This feature originally appeared in Issue 2: Power of our print magazine At Length.

It took Rachel Fleit many years, and just as many wigs, to make peace with being bald.

When I was 1 ½ years old, I lost all of my hair. All of it; even my tiny eyelashes and eyebrows disappeared. My parents, both immunologists, thought it was the thing when the baby’s hair falls out, cradle cap or something? My grandmother said “I read something about this in Reader’s Digest…you should take her to the doctor…” The dermatologist would confirm my grandmother’s hypothesis. “Your daughter will never grow hair, she has Alopecia Universalis… otherwise she is a very healthy little girl,” he told my parents. They were scared. I think my mother even used the word devastated years later in describing the day they got the news. It’s a word I would return to in my twenties when I spent most of my paycheck, crying about the implications of being a bald girl while stretched out on my analyst’s couch on the Upper West Side. Everyone around me was scared for me. That fear would become a theme.

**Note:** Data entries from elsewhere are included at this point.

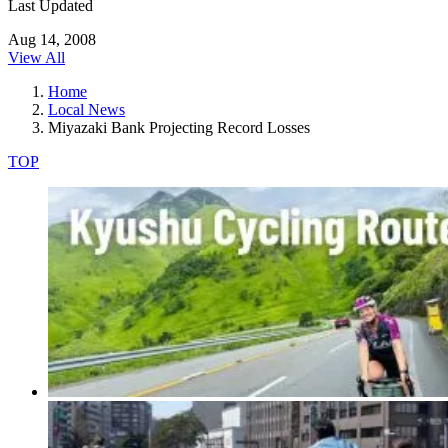
Last Updated
Aug 14, 2008
View All
Home
Local News
Miyazaki Bank Projecting Record Losses
TOP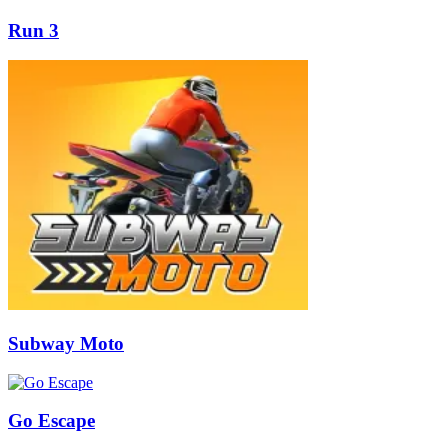
Run 3
Subway Moto
Go Escape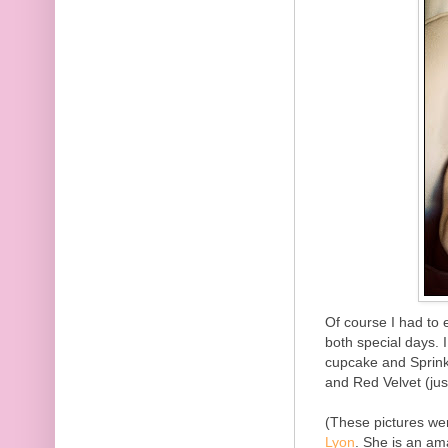
Of course I had to 
both special days. 
cupcake and Sprink
and Red Velvet (jus
(These pictures we
Lyon
. She is an a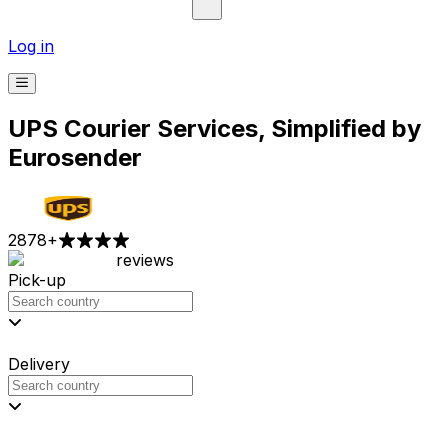
Log in
UPS Courier Services, Simplified by
Eurosender
2878
+
reviews
Pick-up
Delivery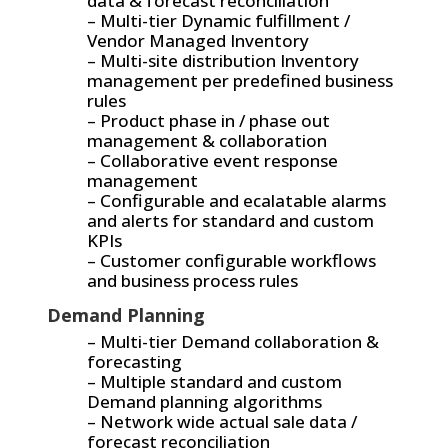
data & forecast reconciliation
– Multi-tier Dynamic fulfillment /
Vendor Managed Inventory
– Multi-site distribution Inventory
management per predefined business
rules
– Product phase in / phase out
management & collaboration
– Collaborative event response
management
– Configurable and ecalatable alarms
and alerts for standard and custom
KPIs
– Customer configurable workflows
and business process rules
Demand Planning
– Multi-tier Demand collaboration &
forecasting
– Multiple standard and custom
Demand planning algorithms
– Network wide actual sale data /
forecast reconciliation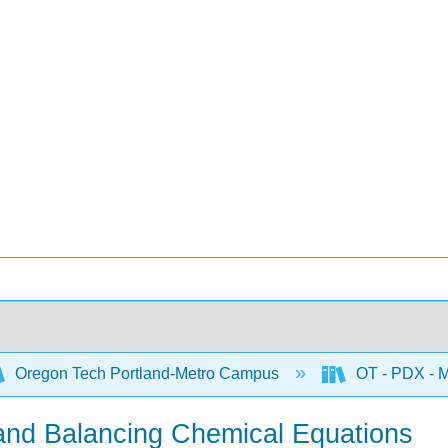
Oregon Tech Portland-Metro Campus
OT - PDX - M
 and Balancing Chemical Equations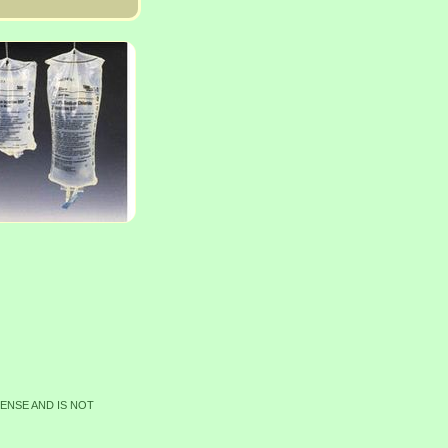
CENSE AND IS NOT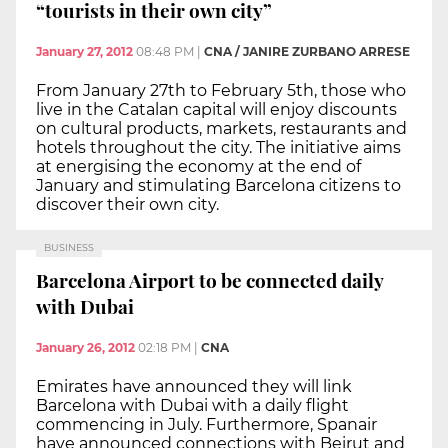
“tourists in their own city”
January 27, 2012
08:48 PM
|
CNA / JANIRE ZURBANO ARRESE
From January 27th to February 5th, those who
live in the Catalan capital will enjoy discounts
on cultural products, markets, restaurants and
hotels throughout the city. The initiative aims
at energising the economy at the end of
January and stimulating Barcelona citizens to
discover their own city.
BUSINESS
Barcelona Airport to be connected daily
with Dubai
January 26, 2012
02:18 PM
|
CNA
Emirates have announced they will link
Barcelona with Dubai with a daily flight
commencing in July. Furthermore, Spanair
have announced connections with Beirut and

In the mid-1980s, I went from being a confident, self-possessed, stylish, tiny bald girl in striped shorts, white tights, neon pink socks and splatter paint sneakers to a 4 ½ year old en route to my first day of kindergarten in a synthetic wig with feathered bangs far too big for my head. They said something about getting a wig for school, something about the wig being a tool to help me better adjust, because kids were cruel. All of my confidence drained out of me on that crisp September day, when, a little boy, who remains faceless in my memory, asked me, “is your hair a wig?’ I quickly replied, “no.”

I lied. I lied because somewhere in there, I got scared too about who I was. I don’t know how it happened, but the fear seeped in. Maybe it was the fear of my family and their fierce desire to protect me from any harm whatsoever. Or maybe it was the physical symbol of the wig being placed on my head—I got the subliminal message that there was something to hide. What I know is that after that day, every single action I took was motivated by fear. The switch was flipped. When I told that boy I wasn’t wearing a wig, it was the beginning of a 14 year-long mental obsession. I had to, under all circumstances, keep the secret. The fear was that if the kids at school knew I was bald under that wig, they wouldn’t want to be my friend. If they knew I wore a wig, they wouldn’t want to be around me because they would think they could catch the Alopecia and their hair would fall out too. At 4 ½ years old I decided I was a pariah. And when I let that thought really sink in, at 38 years old, it sends a shiver down my spine. Underneath it all, my fear was that if you knew who I really was, you would reject me.

And so I wore a wig; a different wig, every year, for 14 years. A mullet, a bowl cut, a blunt cut with bangs, a perm, another perm and a better perm. In the early 90s, I did big bangs with a curling iron and Rave hair spray. I went from synthetic to hand sewn human hair. I cut thick pieces of adhesive tape, lined the inside and stuck that wig tight to my head. I put goggles on in the ocean so my wig wouldn’t fall off. I played soccer in a wig in the hot heat of August, sweat pouring out the sides. A good thick wig kept me afloat on the river of denial. I could put my wig on in the morning and forget about my bald head all day. Squint your eyes, stay in the fantasy, don’t look in the mirror, all is well. I wore my wig until it was tattered and thinning because I hated getting a new wig. That meant going to see Valerie on Route 111 in Smithtown at Advanced Hair Creations. Don’t get me wrong, Valerie was lovely. She had big permed hair and smoked cigarettes and she loved me. She was one of very few people who saw me without a wig on my head from 1985 to 1998 who was not a member of my immediate family. But when I went to Valerie, I had to confront my Alopecia. Would the difference in the appearance of my new wig cause some suspicion at school? Would the kids notice? Would they discover the truth about me? I was obsessed, I told you.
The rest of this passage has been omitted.